Escrito por em Março 14, 2020

AS CORES DOS AUTORES.

Na tela da Rádio, Histórias, Conversas, Ideias, Sensibilidades. Esculpindo Memórias. Produz Realiza JORGE GASPAR.

Emissão Especial 14 Março – 14.30/16.30H

A CRUEZA DA VIOLÊNCIA DOMÉSTICA NA ESCRITA DE TERESA MARTINS MARQUES «A MULHER QUE VENCEU DON JUAN».

Emissão Especial, com gravação evento realizado a 1 de Março, na Livraria Galileu em Cascais, inaugurada em 22 Dezembro 1972. Espaço de culto, referência cultural, lugar com Alma, um relicário de livros antigos, dirigido pela sua fundadora Caroline Tyssen.

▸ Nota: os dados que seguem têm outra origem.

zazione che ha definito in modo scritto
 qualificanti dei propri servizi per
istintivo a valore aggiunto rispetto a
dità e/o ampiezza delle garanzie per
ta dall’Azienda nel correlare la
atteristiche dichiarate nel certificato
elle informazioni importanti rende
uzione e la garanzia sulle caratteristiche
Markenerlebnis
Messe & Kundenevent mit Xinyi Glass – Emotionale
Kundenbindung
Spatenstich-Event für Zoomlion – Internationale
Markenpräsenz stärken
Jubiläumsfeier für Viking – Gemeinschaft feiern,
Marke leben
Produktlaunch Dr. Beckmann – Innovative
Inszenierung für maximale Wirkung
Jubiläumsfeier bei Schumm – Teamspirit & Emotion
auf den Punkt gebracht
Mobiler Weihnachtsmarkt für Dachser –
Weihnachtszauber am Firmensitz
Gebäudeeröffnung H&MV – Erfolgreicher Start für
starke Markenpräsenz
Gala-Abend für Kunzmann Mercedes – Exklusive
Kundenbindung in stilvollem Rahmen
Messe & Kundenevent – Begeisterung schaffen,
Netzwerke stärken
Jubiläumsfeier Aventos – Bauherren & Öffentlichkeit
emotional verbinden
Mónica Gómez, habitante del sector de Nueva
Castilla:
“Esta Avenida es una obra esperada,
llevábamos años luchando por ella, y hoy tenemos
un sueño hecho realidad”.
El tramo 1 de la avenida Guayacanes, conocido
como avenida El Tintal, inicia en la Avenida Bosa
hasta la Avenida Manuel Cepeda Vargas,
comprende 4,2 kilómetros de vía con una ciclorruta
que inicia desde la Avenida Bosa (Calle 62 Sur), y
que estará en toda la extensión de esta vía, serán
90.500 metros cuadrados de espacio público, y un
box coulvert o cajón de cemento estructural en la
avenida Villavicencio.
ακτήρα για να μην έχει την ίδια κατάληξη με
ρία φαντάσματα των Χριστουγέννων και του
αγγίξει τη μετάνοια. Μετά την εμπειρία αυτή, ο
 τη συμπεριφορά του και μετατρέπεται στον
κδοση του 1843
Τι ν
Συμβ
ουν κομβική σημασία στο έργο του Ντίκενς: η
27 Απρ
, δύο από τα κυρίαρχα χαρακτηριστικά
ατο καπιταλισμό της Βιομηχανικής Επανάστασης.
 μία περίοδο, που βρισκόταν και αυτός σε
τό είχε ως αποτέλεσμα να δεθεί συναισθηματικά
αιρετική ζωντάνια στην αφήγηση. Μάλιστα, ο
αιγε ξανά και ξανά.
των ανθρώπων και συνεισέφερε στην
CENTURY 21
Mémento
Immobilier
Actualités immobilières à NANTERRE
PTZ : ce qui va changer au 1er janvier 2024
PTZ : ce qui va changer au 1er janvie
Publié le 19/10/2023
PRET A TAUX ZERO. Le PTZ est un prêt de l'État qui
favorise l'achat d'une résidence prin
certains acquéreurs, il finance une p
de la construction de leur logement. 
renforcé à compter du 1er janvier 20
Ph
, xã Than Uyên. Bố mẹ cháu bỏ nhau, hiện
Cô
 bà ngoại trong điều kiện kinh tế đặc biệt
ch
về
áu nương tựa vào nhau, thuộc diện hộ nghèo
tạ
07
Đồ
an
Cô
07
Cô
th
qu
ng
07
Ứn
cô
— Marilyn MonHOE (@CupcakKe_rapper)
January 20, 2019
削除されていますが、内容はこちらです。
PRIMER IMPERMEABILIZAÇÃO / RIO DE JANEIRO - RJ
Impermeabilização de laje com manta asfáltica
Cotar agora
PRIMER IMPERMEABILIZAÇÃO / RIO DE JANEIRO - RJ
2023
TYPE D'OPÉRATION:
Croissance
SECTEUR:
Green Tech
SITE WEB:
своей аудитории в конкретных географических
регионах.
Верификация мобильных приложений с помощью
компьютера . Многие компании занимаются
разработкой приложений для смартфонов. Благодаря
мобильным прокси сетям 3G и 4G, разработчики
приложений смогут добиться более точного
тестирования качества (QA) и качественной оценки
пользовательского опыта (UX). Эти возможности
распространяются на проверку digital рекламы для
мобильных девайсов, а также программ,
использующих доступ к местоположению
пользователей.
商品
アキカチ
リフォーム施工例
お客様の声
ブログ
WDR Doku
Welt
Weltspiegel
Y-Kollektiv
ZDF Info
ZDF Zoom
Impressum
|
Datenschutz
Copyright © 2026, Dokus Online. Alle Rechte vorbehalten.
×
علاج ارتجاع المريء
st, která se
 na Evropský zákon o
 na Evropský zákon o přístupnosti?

Conversas sobre o livro de Teresa Martins Marques “A Mulher que Venceu Don Juan, com a chancela Âncora Editora. A presença, além da Autora, de Julieta Monginho, (Prémio Fernando Namora 2019 e Prémio PEN Clube Português 2019), que apresentou a obra, lendo o texto que se reproduz abaixo.

Escolha o leitor uma larga tarde, como aquelas em que deixávamos um filme por ver para ir ao facebook à procura do capítulo semanal do folhetim. Venha o leitor masculino com o desconforto de quem entra em terreno movediço. Sabendo de antemão que há-de ser uma mulher a vencedora do confronto, o triunfo que lhe resta consiste em não se identificar com o vencido Don Juan, o predador, aquele que destrói o outro para sobreviver ao combate que trava consigo próprio e com a sua imagem, personificação de vários tipos que, no seu grau mais virulento, se torna um “serial killer dos afectos”, nas palavras da narradora.

Nesta viagem de rigor e aventura, não tenha o leitor medo de se marear, mesmo quando subir para uma embarcação ao sul. Há-de saltar da beleza para o horror no mesmo parágrafo, tal como na vida. Há-de encontrar nas paisagens deslumbrantes o palco dos actos mais atrozes. Contrastes, dicotomias: entre força e fraqueza, entre realidade e aparência, entre liberdade e escravidão. A autora sabe ao que vem, trata de definir os campos em confronto. De um lado as personagens que sabem amar: Sara, a quem ao nascer todas as graças foram dadas. Bela, rica, bondosa, culta e ingénua, caindo na rede de um sedutor. Luís, o professor brilhante e ingénuo, também ele vítima de uma Doña Juana. Lúcia, a psicóloga de passado misterioso, anjo da guarda das mulheres em fuga. Manuela, a jovem que escapa à condição de vítima e se entrega ao estudo do Diário do Sedutor, de Kierkegaard, defendendo uma tese, intitulada “Retórica Amorosa de Don Juan. Sombras da Sedução”, destinada a entender a origem profunda do donjuanismo. Da qual, apesar da persistência da dúvida filosófica, emerge uma ideia-força principal: Don Juan não ama as mulheres que conquista em série, através da arte da palavra: Amaro, cirurgião plástico, o mais odioso biltre; Joana, também ela fazendo vida da aparência, o correspondente feminino de Don Juan, no que constitui uma das especificidades mais interessantes do romance; Manaças, um  falhado, através de quem se  descrevem os métodos de sedução, num diálogo que evoca a conversa entre Don Juan Tenorio e Don Luís,  em  Don Juan Tenorio, de Zorrilla (1844).   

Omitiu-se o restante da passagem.